::: DATA

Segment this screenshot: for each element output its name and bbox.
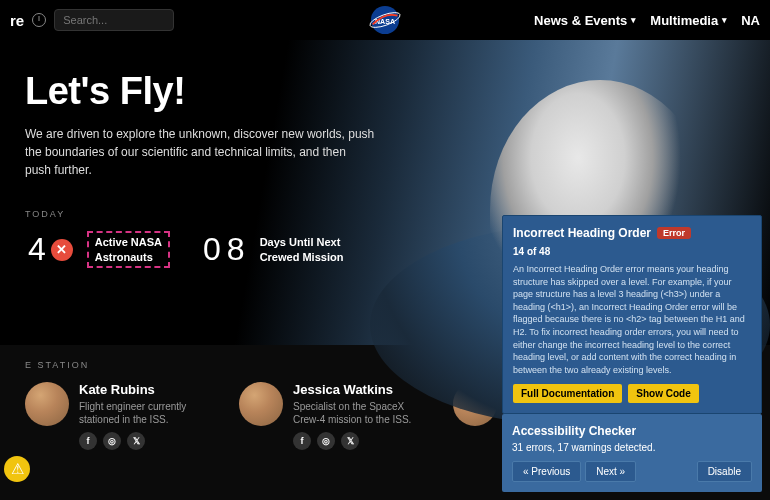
previous-button[interactable]: « Previous <box>512 461 581 482</box>
error-buttons: Full Documentation Show Code <box>513 384 751 403</box>
topbar-left: re <box>10 9 174 31</box>
show-code-button[interactable]: Show Code <box>628 384 698 403</box>
avatar <box>239 382 283 426</box>
stat-number: 0 8 <box>200 231 248 268</box>
stat-days: 0 8 Days Until Next Crewed Mission <box>200 231 343 268</box>
digit: 0 <box>203 231 221 268</box>
chevron-down-icon: ▾ <box>631 15 636 25</box>
digit: 8 <box>227 231 245 268</box>
disable-button[interactable]: Disable <box>697 461 752 482</box>
hero-subtitle: We are driven to explore the unknown, di… <box>25 125 375 179</box>
crew-item: Kate Rubins Flight engineer currently st… <box>25 382 209 465</box>
acc-subtitle: 31 errors, 17 warnings detected. <box>512 442 752 453</box>
next-button[interactable]: Next » <box>585 461 636 482</box>
label-line: Days Until Next <box>260 235 344 249</box>
twitter-icon[interactable]: 𝕏 <box>341 432 359 450</box>
crew-role: Specialist on the SpaceX Crew-4 mission … <box>293 400 423 426</box>
stat-label-highlighted[interactable]: Active NASA Astronauts <box>87 231 170 268</box>
stat-astronauts: 4 ✕ 0 Active NASA Astronauts <box>25 231 170 268</box>
instagram-icon[interactable]: ◎ <box>103 432 121 450</box>
nav-na[interactable]: NA <box>741 13 760 28</box>
error-panel-title: Incorrect Heading OrderError <box>513 226 751 240</box>
error-body: An Incorrect Heading Order error means y… <box>513 263 751 376</box>
label-line: Astronauts <box>95 250 162 264</box>
error-panel: Incorrect Heading OrderError 14 of 48 An… <box>502 215 762 414</box>
crew-info: Jessica Watkins Specialist on the SpaceX… <box>293 382 423 450</box>
digit: 4 <box>28 231 46 268</box>
full-documentation-button[interactable]: Full Documentation <box>513 384 622 403</box>
avatar <box>25 382 69 426</box>
clock-icon <box>32 13 46 27</box>
error-count: 14 of 48 <box>513 246 751 257</box>
stat-label: Days Until Next Crewed Mission <box>260 235 344 264</box>
nav-label: NA <box>741 13 760 28</box>
acc-buttons: « Previous Next » Disable <box>512 461 752 482</box>
svg-text:NASA: NASA <box>375 18 395 25</box>
hero-content: Let's Fly! We are driven to explore the … <box>25 70 375 268</box>
socials: f ◎ 𝕏 <box>79 432 209 450</box>
facebook-icon[interactable]: f <box>79 432 97 450</box>
error-x-icon[interactable]: ✕ <box>51 239 73 261</box>
acc-title: Accessibility Checker <box>512 424 752 438</box>
search-input[interactable] <box>54 9 174 31</box>
hero-title: Let's Fly! <box>25 70 375 113</box>
label-line: Crewed Mission <box>260 250 344 264</box>
warning-badge-icon[interactable]: ⚠ <box>4 456 30 482</box>
nav-label: Multimedia <box>650 13 718 28</box>
crew-role: Flight engineer currently stationed in t… <box>79 400 209 426</box>
stats-row: 4 ✕ 0 Active NASA Astronauts 0 8 Days Un… <box>25 231 375 268</box>
today-label: TODAY <box>25 209 375 219</box>
error-badge: Error <box>657 227 691 239</box>
nav-multimedia[interactable]: Multimedia▾ <box>650 13 727 28</box>
socials: f ◎ 𝕏 <box>293 432 423 450</box>
accessibility-panel: Accessibility Checker 31 errors, 17 warn… <box>502 414 762 492</box>
topbar: re NASA News & Events▾ Multimedia▾ NA <box>0 0 770 40</box>
title-text: Incorrect Heading Order <box>513 226 651 240</box>
chevron-down-icon: ▾ <box>722 15 727 25</box>
crew-name: Jessica Watkins <box>293 382 423 397</box>
nav-label: News & Events <box>534 13 627 28</box>
nav-news-events[interactable]: News & Events▾ <box>534 13 636 28</box>
twitter-icon[interactable]: 𝕏 <box>127 432 145 450</box>
nasa-logo: NASA <box>367 5 403 35</box>
brand-fragment: re <box>10 12 24 29</box>
label-line: Active NASA <box>95 235 162 249</box>
facebook-icon[interactable]: f <box>293 432 311 450</box>
stat-number: 4 ✕ 0 <box>25 231 75 268</box>
crew-info: Kate Rubins Flight engineer currently st… <box>79 382 209 450</box>
crew-item: Jessica Watkins Specialist on the SpaceX… <box>239 382 423 465</box>
crew-name: Kate Rubins <box>79 382 209 397</box>
main-nav: News & Events▾ Multimedia▾ NA <box>534 13 760 28</box>
instagram-icon[interactable]: ◎ <box>317 432 335 450</box>
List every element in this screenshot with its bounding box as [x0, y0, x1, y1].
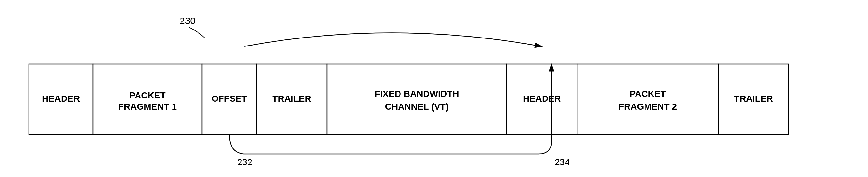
label-trailer2: TRAILER: [734, 94, 773, 104]
label-packet-fragment-1: PACKET: [129, 90, 165, 100]
block-packet-fragment-2: [577, 64, 718, 135]
label-234: 234: [555, 157, 570, 167]
label-header1: HEADER: [42, 94, 80, 104]
label-fixed-bandwidth1: FIXED BANDWIDTH: [375, 89, 459, 99]
reference-230: 230: [180, 16, 195, 26]
label-232: 232: [237, 157, 252, 167]
top-curved-arrow: [244, 33, 542, 47]
block-fixed-bandwidth: [327, 64, 507, 135]
label-packet-fragment-2a: PACKET: [629, 89, 666, 99]
label-header2: HEADER: [523, 94, 561, 104]
label-packet-fragment-1b: FRAGMENT 1: [118, 101, 177, 112]
label-trailer1: TRAILER: [272, 94, 311, 104]
label-fixed-bandwidth2: CHANNEL (VT): [385, 101, 449, 112]
label-offset: OFFSET: [212, 94, 247, 104]
label-packet-fragment-2b: FRAGMENT 2: [619, 101, 677, 112]
diagram-container: 230 HEADER PACKET FRAGMENT 1 OFFSET TRAI…: [0, 0, 868, 177]
ref-230-tick: [189, 27, 205, 38]
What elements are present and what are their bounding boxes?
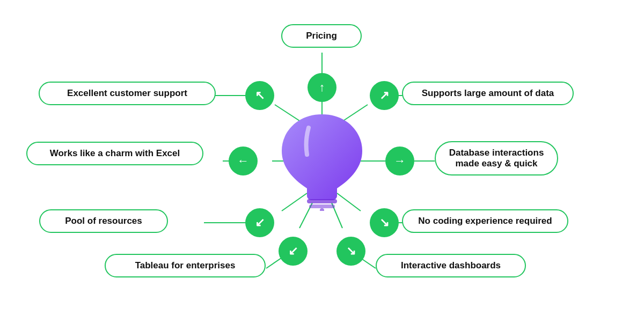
pill-customer-support: Excellent customer support (39, 82, 216, 105)
pill-excel: Works like a charm with Excel (26, 142, 203, 165)
svg-rect-18 (307, 199, 337, 203)
pill-interactive: Interactive dashboards (376, 254, 526, 277)
arrow-up-left: ↖ (245, 81, 274, 110)
arrow-up: ↑ (308, 73, 336, 102)
arrow-down-left2: ↙ (279, 237, 308, 266)
arrow-down-right: ↘ (370, 208, 399, 237)
diagram-container: ↑ ↗ → ↘ ↘ ↙ ↙ ← ↖ Pricing Supports large… (0, 0, 644, 322)
arrow-down-left: ↙ (245, 208, 274, 237)
svg-rect-19 (309, 204, 335, 208)
arrow-down-right2: ↘ (336, 237, 365, 266)
arrow-up-right: ↗ (370, 81, 399, 110)
pill-large-data: Supports large amount of data (402, 82, 574, 105)
arrow-right: → (385, 147, 414, 175)
pill-pool: Pool of resources (39, 209, 168, 233)
svg-point-20 (320, 208, 324, 211)
lightbulb-icon (279, 109, 365, 213)
pill-database: Database interactions made easy & quick (435, 141, 558, 175)
pill-pricing: Pricing (281, 24, 362, 48)
arrow-left: ← (229, 147, 258, 175)
pill-tableau: Tableau for enterprises (105, 254, 266, 277)
pill-no-coding: No coding experience required (402, 209, 568, 233)
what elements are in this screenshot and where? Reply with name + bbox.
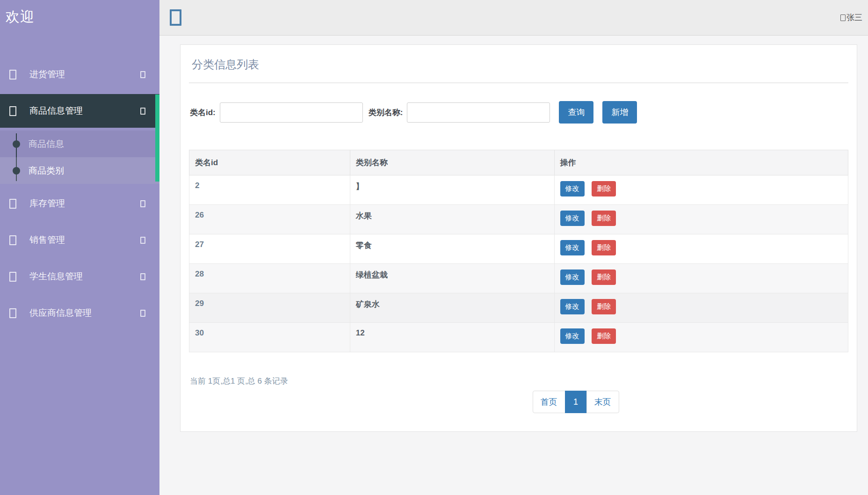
main-area: 张三 分类信息列表 类名id: 类别名称: 查询 新增 类名id bbox=[159, 0, 868, 495]
edit-button[interactable]: 修改 bbox=[560, 211, 585, 226]
table-row: 29 矿泉水 修改 删除 bbox=[189, 293, 848, 323]
sidebar-item-student-info-mgmt[interactable]: 学生信息管理 bbox=[0, 260, 159, 293]
chevron-icon bbox=[140, 108, 145, 115]
table-row: 2 】 修改 删除 bbox=[189, 175, 848, 205]
cell-actions: 修改 删除 bbox=[554, 175, 848, 205]
page-title: 分类信息列表 bbox=[189, 45, 848, 83]
sidebar-item-purchase-mgmt[interactable]: 进货管理 bbox=[0, 58, 159, 91]
sidebar-subitem-product-category[interactable]: 商品类别 bbox=[0, 157, 159, 184]
table-row: 26 水果 修改 删除 bbox=[189, 205, 848, 234]
cell-category-id: 30 bbox=[189, 323, 350, 352]
cell-category-id: 28 bbox=[189, 264, 350, 293]
user-icon bbox=[840, 15, 846, 21]
cell-category-name: 水果 bbox=[350, 205, 554, 234]
delete-button[interactable]: 删除 bbox=[592, 211, 616, 226]
chevron-icon bbox=[140, 200, 145, 207]
bullet-dot-icon bbox=[13, 140, 20, 148]
cell-category-name: 】 bbox=[350, 175, 554, 205]
supplier-icon bbox=[9, 308, 16, 318]
app-title: 欢迎 bbox=[0, 0, 159, 27]
sidebar-submenu: 商品信息 商品类别 bbox=[0, 131, 159, 184]
sidebar-item-label: 供应商信息管理 bbox=[29, 307, 92, 319]
active-section-highlight bbox=[155, 95, 159, 182]
table-row: 30 12 修改 删除 bbox=[189, 323, 848, 352]
delete-button[interactable]: 删除 bbox=[592, 328, 616, 344]
student-icon bbox=[9, 272, 16, 282]
table-row: 28 绿植盆栽 修改 删除 bbox=[189, 264, 848, 293]
sidebar-item-label: 库存管理 bbox=[29, 197, 65, 210]
user-name: 张三 bbox=[846, 12, 862, 23]
pagination-first-page[interactable]: 首页 bbox=[533, 391, 565, 413]
edit-button[interactable]: 修改 bbox=[560, 181, 585, 197]
cell-actions: 修改 删除 bbox=[554, 293, 848, 323]
content-area: 分类信息列表 类名id: 类别名称: 查询 新增 类名id 类别名称 操作 bbox=[159, 36, 868, 432]
sidebar-item-sales-mgmt[interactable]: 销售管理 bbox=[0, 223, 159, 257]
sidebar-subitem-product-info[interactable]: 商品信息 bbox=[0, 131, 159, 157]
cell-category-name: 12 bbox=[350, 323, 554, 352]
sidebar-item-label: 商品信息管理 bbox=[29, 105, 83, 117]
cell-category-id: 27 bbox=[189, 234, 350, 264]
cell-category-id: 26 bbox=[189, 205, 350, 234]
chevron-icon bbox=[140, 237, 145, 244]
cell-category-name: 矿泉水 bbox=[350, 293, 554, 323]
add-button[interactable]: 新增 bbox=[602, 101, 637, 124]
category-list-panel: 分类信息列表 类名id: 类别名称: 查询 新增 类名id 类别名称 操作 bbox=[180, 44, 857, 432]
sidebar: 欢迎 进货管理 商品信息管理 商品信息 商品类别 库存管理 bbox=[0, 0, 159, 495]
delete-button[interactable]: 删除 bbox=[592, 269, 616, 285]
delete-button[interactable]: 删除 bbox=[592, 181, 616, 197]
edit-button[interactable]: 修改 bbox=[560, 269, 585, 285]
query-button[interactable]: 查询 bbox=[559, 101, 593, 124]
chevron-icon bbox=[140, 71, 145, 78]
cell-actions: 修改 删除 bbox=[554, 205, 848, 234]
table-header-row: 类名id 类别名称 操作 bbox=[189, 150, 848, 175]
category-table: 类名id 类别名称 操作 2 】 修改 删除 2 bbox=[189, 150, 848, 352]
delete-button[interactable]: 删除 bbox=[592, 299, 616, 314]
edit-button[interactable]: 修改 bbox=[560, 240, 585, 255]
sidebar-item-supplier-info-mgmt[interactable]: 供应商信息管理 bbox=[0, 296, 159, 330]
chevron-icon bbox=[140, 273, 145, 280]
pagination-current-page[interactable]: 1 bbox=[565, 391, 587, 413]
header-actions: 操作 bbox=[554, 150, 848, 175]
header-category-id: 类名id bbox=[189, 150, 350, 175]
pagination-row: 首页 1 末页 bbox=[189, 391, 848, 413]
sidebar-subitem-label: 商品类别 bbox=[29, 165, 64, 177]
category-id-label: 类名id: bbox=[190, 107, 216, 118]
cell-category-name: 绿植盆栽 bbox=[350, 264, 554, 293]
cell-category-name: 零食 bbox=[350, 234, 554, 264]
sidebar-item-inventory-mgmt[interactable]: 库存管理 bbox=[0, 187, 159, 220]
category-name-input[interactable] bbox=[407, 102, 550, 123]
delete-button[interactable]: 删除 bbox=[592, 240, 616, 255]
pagination: 首页 1 末页 bbox=[533, 391, 619, 413]
cell-category-id: 2 bbox=[189, 175, 350, 205]
cell-actions: 修改 删除 bbox=[554, 323, 848, 352]
category-id-input[interactable] bbox=[220, 102, 363, 123]
cell-actions: 修改 删除 bbox=[554, 264, 848, 293]
category-name-label: 类别名称: bbox=[369, 107, 403, 118]
chevron-icon bbox=[140, 310, 145, 317]
edit-button[interactable]: 修改 bbox=[560, 328, 585, 344]
cell-actions: 修改 删除 bbox=[554, 234, 848, 264]
sidebar-item-label: 学生信息管理 bbox=[29, 270, 83, 283]
sidebar-subitem-label: 商品信息 bbox=[29, 138, 64, 150]
product-icon bbox=[9, 106, 16, 116]
pagination-last-page[interactable]: 末页 bbox=[586, 391, 619, 413]
edit-button[interactable]: 修改 bbox=[560, 299, 585, 314]
user-menu[interactable]: 张三 bbox=[840, 12, 862, 23]
purchase-icon bbox=[9, 70, 16, 80]
search-form: 类名id: 类别名称: 查询 新增 bbox=[189, 101, 848, 124]
bullet-dot-icon bbox=[13, 167, 20, 175]
table-row: 27 零食 修改 删除 bbox=[189, 234, 848, 264]
sidebar-item-label: 进货管理 bbox=[29, 68, 65, 80]
sales-icon bbox=[9, 235, 16, 245]
topbar: 张三 bbox=[159, 0, 868, 36]
inventory-icon bbox=[9, 199, 16, 209]
sidebar-item-label: 销售管理 bbox=[29, 234, 65, 246]
cell-category-id: 29 bbox=[189, 293, 350, 323]
sidebar-item-product-info-mgmt[interactable]: 商品信息管理 bbox=[0, 94, 159, 128]
sidebar-menu: 进货管理 商品信息管理 商品信息 商品类别 库存管理 bbox=[0, 58, 159, 330]
sidebar-toggle-icon[interactable] bbox=[170, 9, 181, 26]
header-category-name: 类别名称 bbox=[350, 150, 554, 175]
pagination-summary: 当前 1页,总1 页,总 6 条记录 bbox=[189, 376, 848, 386]
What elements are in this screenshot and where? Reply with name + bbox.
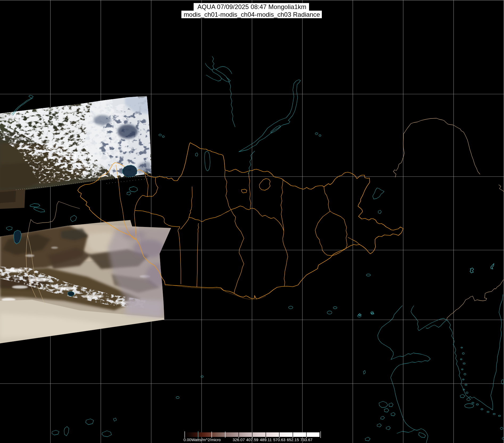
svg-text:652.15: 652.15 (287, 437, 299, 442)
svg-text:326.07: 326.07 (233, 437, 245, 442)
svg-text:407.59: 407.59 (246, 437, 259, 442)
svg-text:modis_ch01-modis_ch04-modis_ch: modis_ch01-modis_ch04-modis_ch03 Radianc… (184, 11, 320, 18)
svg-text:733.67: 733.67 (300, 437, 313, 442)
svg-text:489.11: 489.11 (260, 437, 272, 442)
svg-text:570.63: 570.63 (273, 437, 285, 442)
svg-text:AQUA 07/09/2025 08:47 Mongolia: AQUA 07/09/2025 08:47 Mongolia1km (197, 3, 306, 10)
svg-text:0.00Watts/m^2/micro: 0.00Watts/m^2/micro (184, 437, 221, 442)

::::::

EXERCISE DIRECTIONS:
Using the records above, report the number of lines that include the string "Next", with nothing added.

TASK RESPONSE:
5